§ **PROBLEM TO SOLVE**
Word for word, transcribe the lines below and drop the pictures.

(INPUT DATA begins)

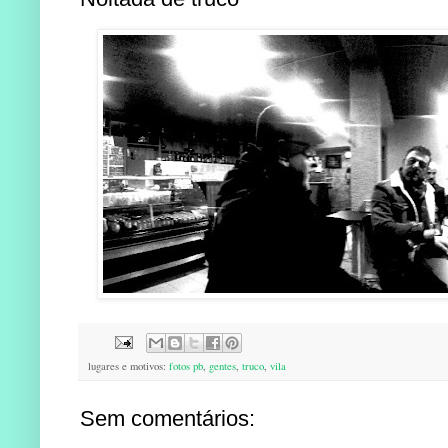
lugares e motivos:
fotos pb
,
gentes
,
truco
,
vila
Sem comentários:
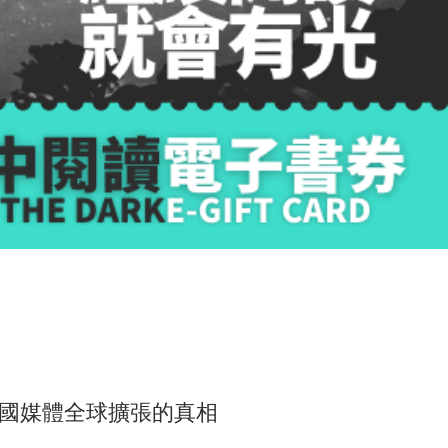
國媒體全球擴張的真相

(INPUT DATA ends)

§ **SOLVED EXERCISE**
lugares e motivos:
fotos pb
,
gentes
,
truco
,
vila
Sem comentários:
國媒體全球擴張的真相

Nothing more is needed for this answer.